This issue mentions that api.machines.dev is publicly accessible (and I’ve confirmed it works), but the official docs still say “The Machines API endpoint requires a connection to your Fly private network”.
Is api.machines.dev stable and safe to use?
This probably refers to the Machines GraphQL endpoint: Public API for launching containers? - #2 by lubien
Overall, Machines (aka Fly Apps v2) themselves are in-preview for the most part, but yes, I’d expect this API to be “stable” as in “open for business”.
Yes it is. We haven’t decided how we’re going to document the difference yet, but the endpoint is just fine to use.
Note that it’s a proxy service between you and the internal machines API endpoint. So there’s one more moving part. It should be low maintenance, but the internal endpoint is best for maximum reliability.
Got it, thanks!
Funnily, the reason we’re trying to use this is to improve reliability Dumping some context in case it is useful:
We’re testing fly.io with an application that spins up fly apps/machines based on user requests. We have 10% of our traffic pointed to fly while we test it out.

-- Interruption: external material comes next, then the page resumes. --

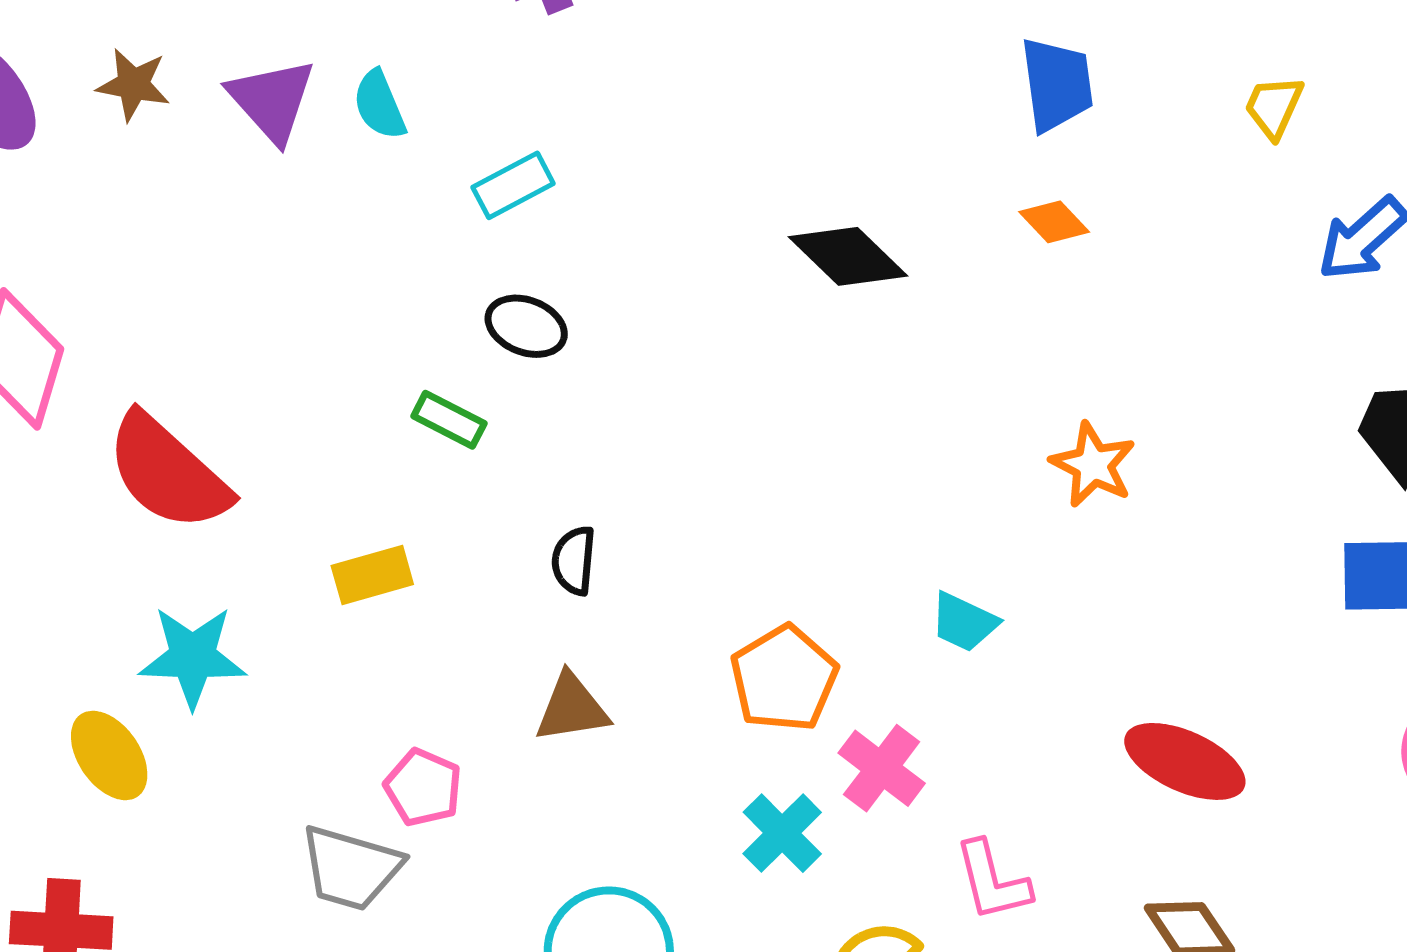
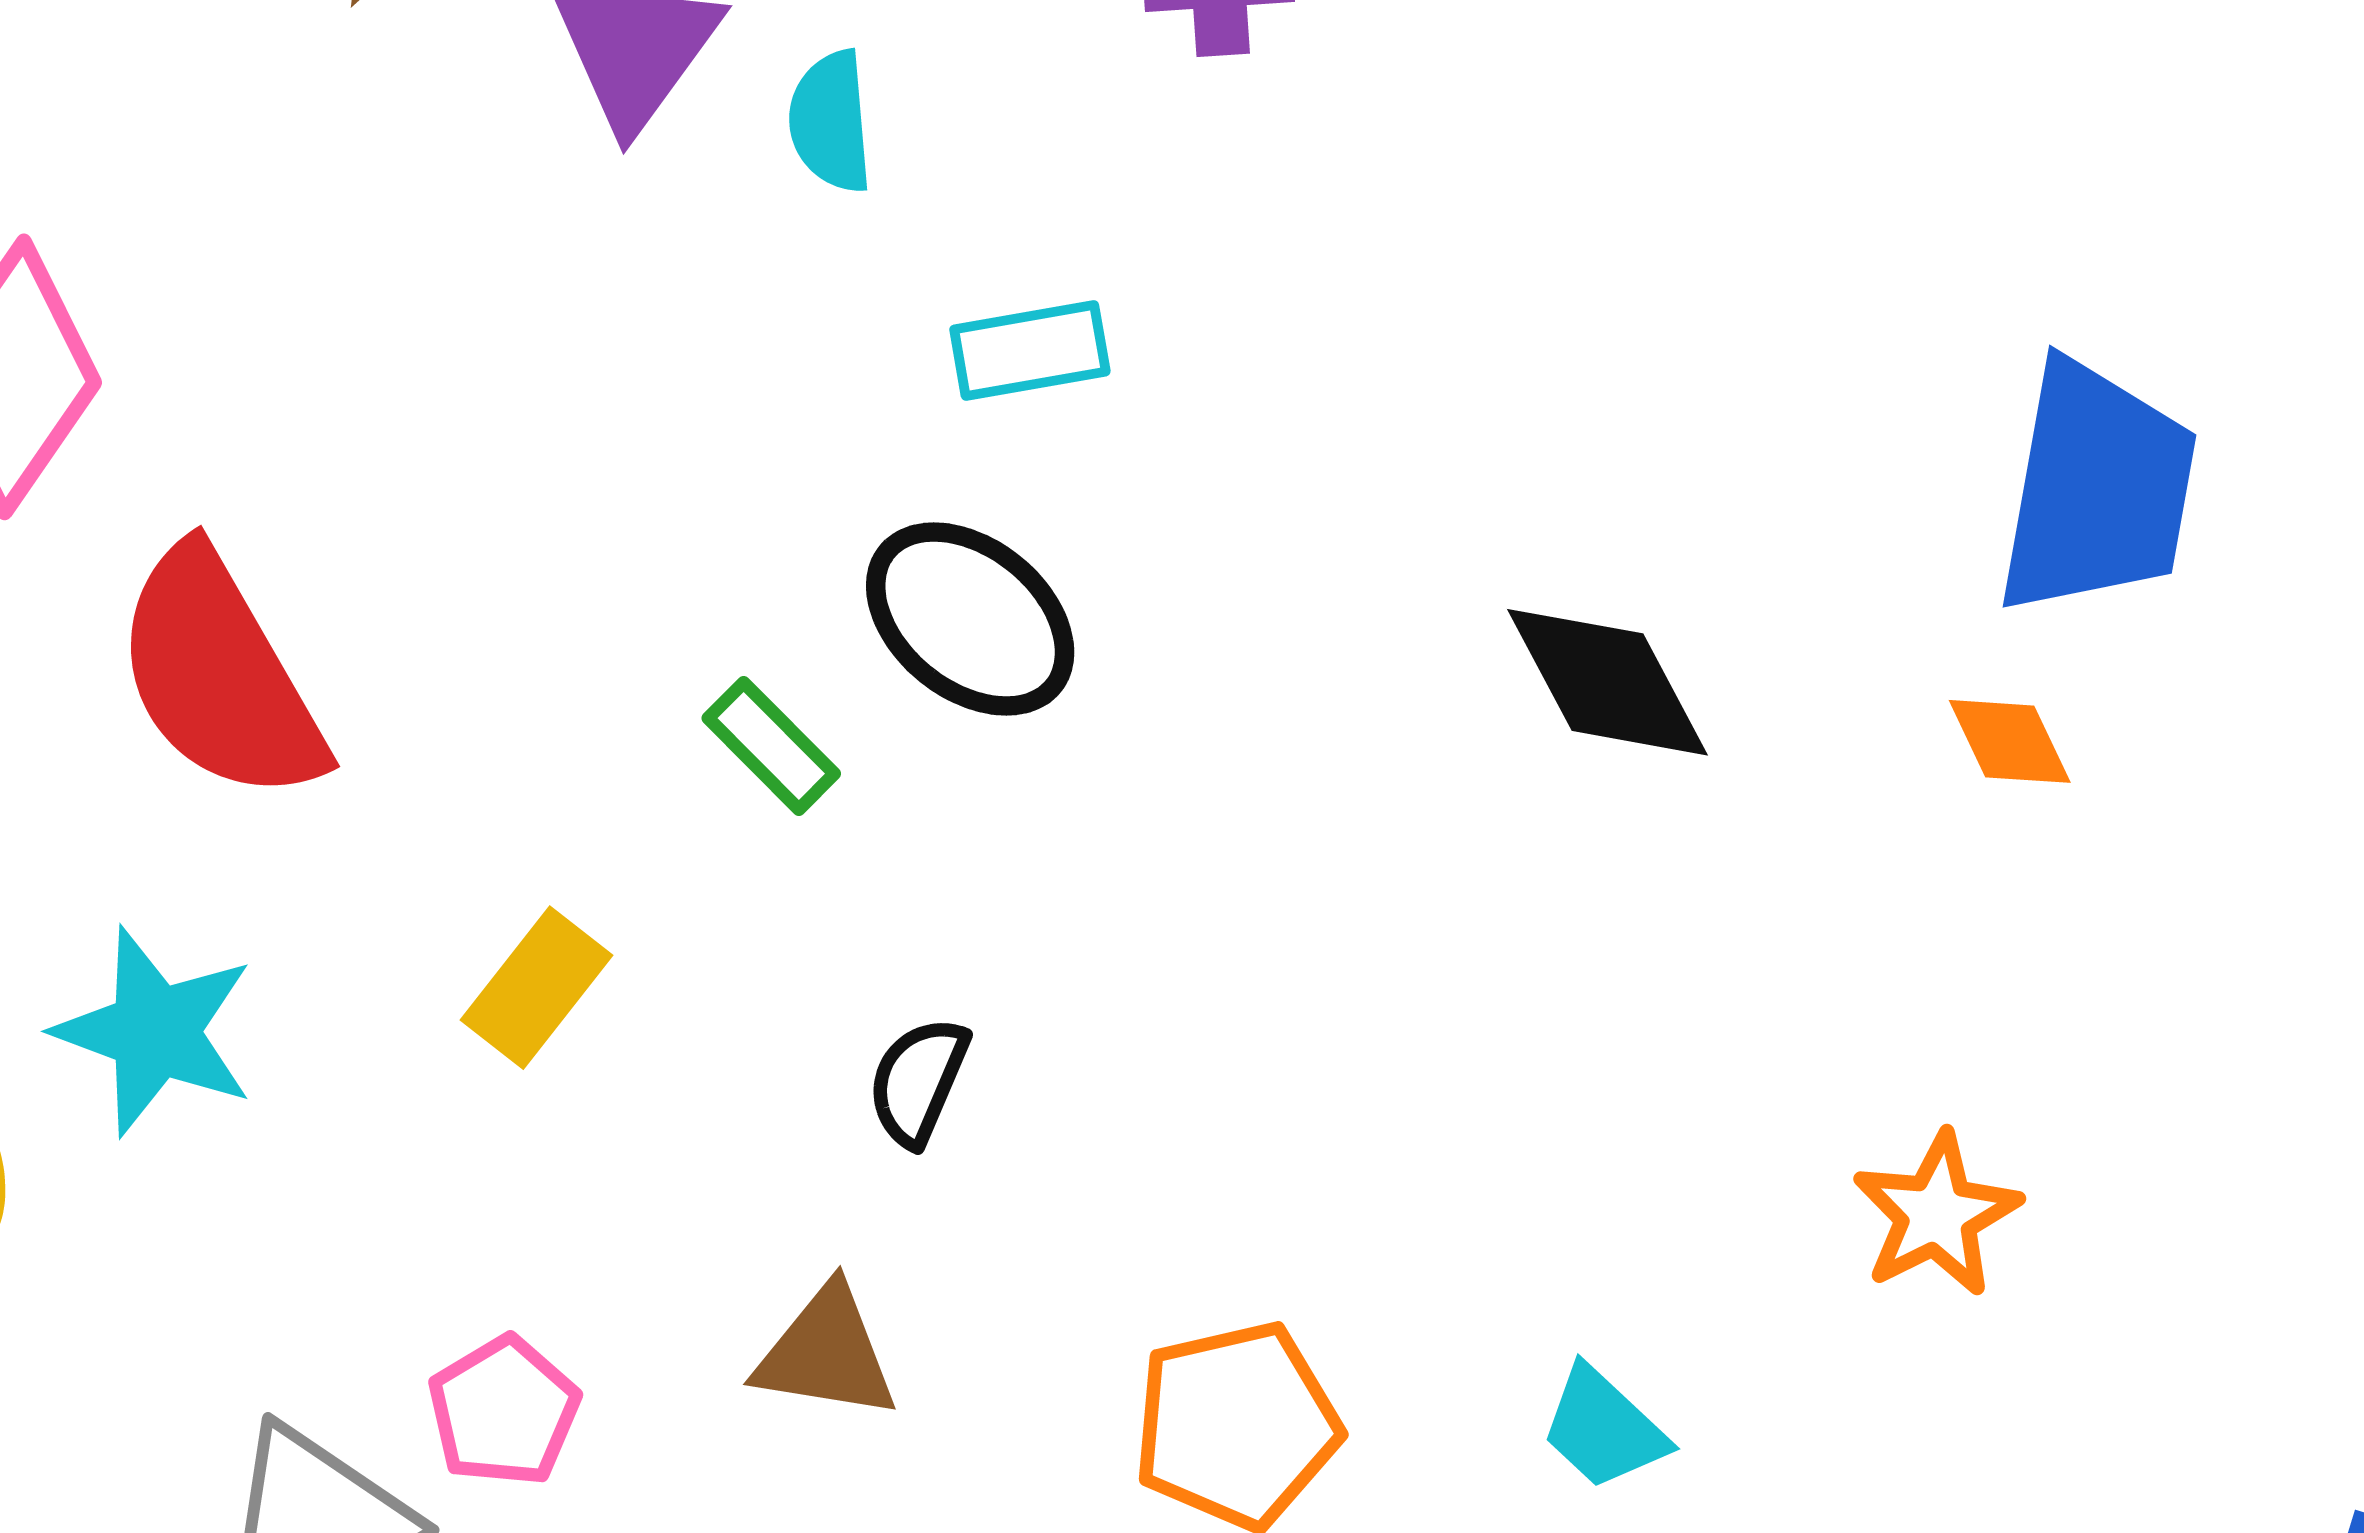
blue trapezoid: (1057, 84) -> (2097, 489), size x1.4
black ellipse: (526, 326) -> (970, 619), size x1.4
yellow rectangle: (372, 575) -> (536, 988), turned -54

Our API usage volume currently looks like this:
- ~50 requests/day to create apps/machines
- ~200 requests/day to start stopped machines
- ~50 requests/day to delete apps
The application that triggers these calls isn’t hosted on Fly, so it needs to reach the machines API from outside Fly.
Even with volume this low, we’ve been seeing a 5-10% error rate in API calls. Sometime it’s a read timeout, sometimes an open timeout. Sometimes even straight up 500s, but those aren’t very common. We do retry errors a few times (the 10% number is in spite of our retry logic). We aren’t re-using HTTP connections.
Initially, I thought the reliability issues were because we were using the proxy offered by
flyctl, which isn’t intended for production use. So I switched to hosting a simple Caddy instance inside our organization instead. That doesn’t seem to have made much of a dent. I also tried upgrading the Caddy instance from using the shared tier to dedicated, that didn’t help either.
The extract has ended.